The quintet featured saxophonist Bennie Maupin, pianist Harold Mabern, bassist Jymie Merritt and drummer Mickey Roker.
“Right from the beginning, we developed such a heart-to-heart connection with each other,” says Maupin. “I think that’s really reflected in what we did. It was just about being in the moment and capturing the moment, and we did that.”
“In a sense, it is holy music,” adds Merritt. “And that was the thing I felt throughout the performances at The Lighthouse. This was totally uncompromised music in terms of the way it went down.”

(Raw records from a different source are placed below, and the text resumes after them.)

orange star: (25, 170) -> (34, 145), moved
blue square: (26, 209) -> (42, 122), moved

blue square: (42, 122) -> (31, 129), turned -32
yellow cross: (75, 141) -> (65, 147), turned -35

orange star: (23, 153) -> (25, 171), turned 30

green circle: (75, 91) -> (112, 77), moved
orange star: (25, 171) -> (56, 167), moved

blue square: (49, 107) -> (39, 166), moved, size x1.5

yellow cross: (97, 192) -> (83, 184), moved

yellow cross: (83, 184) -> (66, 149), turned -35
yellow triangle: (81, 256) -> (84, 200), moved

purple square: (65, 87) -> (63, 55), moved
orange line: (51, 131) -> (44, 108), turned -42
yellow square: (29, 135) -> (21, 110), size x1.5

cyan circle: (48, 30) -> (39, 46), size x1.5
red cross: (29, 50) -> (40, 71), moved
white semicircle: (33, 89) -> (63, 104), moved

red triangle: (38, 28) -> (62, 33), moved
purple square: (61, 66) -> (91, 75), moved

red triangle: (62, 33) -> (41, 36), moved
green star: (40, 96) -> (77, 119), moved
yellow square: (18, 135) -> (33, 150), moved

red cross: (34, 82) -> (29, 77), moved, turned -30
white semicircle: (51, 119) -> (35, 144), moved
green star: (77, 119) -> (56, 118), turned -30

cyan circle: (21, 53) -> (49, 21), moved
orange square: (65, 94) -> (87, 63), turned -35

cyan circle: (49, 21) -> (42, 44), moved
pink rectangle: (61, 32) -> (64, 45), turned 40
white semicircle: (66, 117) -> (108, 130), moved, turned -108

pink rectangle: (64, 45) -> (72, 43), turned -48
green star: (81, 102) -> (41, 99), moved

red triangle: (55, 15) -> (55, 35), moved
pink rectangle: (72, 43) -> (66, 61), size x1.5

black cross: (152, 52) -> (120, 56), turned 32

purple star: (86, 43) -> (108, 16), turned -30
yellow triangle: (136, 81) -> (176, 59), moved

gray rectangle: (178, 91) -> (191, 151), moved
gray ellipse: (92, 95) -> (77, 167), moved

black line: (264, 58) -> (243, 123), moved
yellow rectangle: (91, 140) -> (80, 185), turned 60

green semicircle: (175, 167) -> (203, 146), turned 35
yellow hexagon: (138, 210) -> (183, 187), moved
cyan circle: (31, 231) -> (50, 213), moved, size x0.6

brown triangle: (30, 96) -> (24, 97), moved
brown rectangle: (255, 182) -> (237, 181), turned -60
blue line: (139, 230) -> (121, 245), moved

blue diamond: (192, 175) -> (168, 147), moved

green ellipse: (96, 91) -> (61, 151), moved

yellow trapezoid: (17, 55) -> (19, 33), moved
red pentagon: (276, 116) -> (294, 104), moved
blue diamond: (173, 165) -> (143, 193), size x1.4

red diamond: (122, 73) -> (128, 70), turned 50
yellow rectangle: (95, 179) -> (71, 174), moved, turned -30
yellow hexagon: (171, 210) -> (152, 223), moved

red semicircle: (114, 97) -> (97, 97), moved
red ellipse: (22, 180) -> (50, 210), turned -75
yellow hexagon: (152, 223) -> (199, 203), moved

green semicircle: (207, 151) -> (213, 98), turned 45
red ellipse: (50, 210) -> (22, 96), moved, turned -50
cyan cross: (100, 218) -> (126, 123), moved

Live at the Lighthouse was originally released 50 years ago as a double-LP. It was later expanded to a three-CD set in 1996.
Produced by Zev Feldman and David Weiss, The Complete Live at the Lighthouse comes as either an eight-CD boxed set or a 12-LP vinyl collection. It encompasses 33 performances, including more than four hours of previously unreleased music.
The boxed sets also include a booklet full of new interviews with Bennie Maupin and the last lengthy interview with Jymie Merritt before his passing last year; essays by Jeffery McMillan, author or Delightfulee: The Life and Music of Lee Morgan, and Michael Cuscuna; statements from Jack DeJohnette, Wallace Roney, Nicholas Payton, Charles Tolliver, Eddie Henderson, Dave Douglas and others; previously unpublished photos by Joel Franklin and Lee Tanner; and a statement from Morgan’s family.
“Live at the Lighthouse probably gives us the clearest picture of where Lee Morgan was headed and, as such, is a record of monumental importance,” says Blue Note president Don Was.
Ahead of the release, Blue Note has shared a previously unreleased version of Mabern’s composition The Beehive.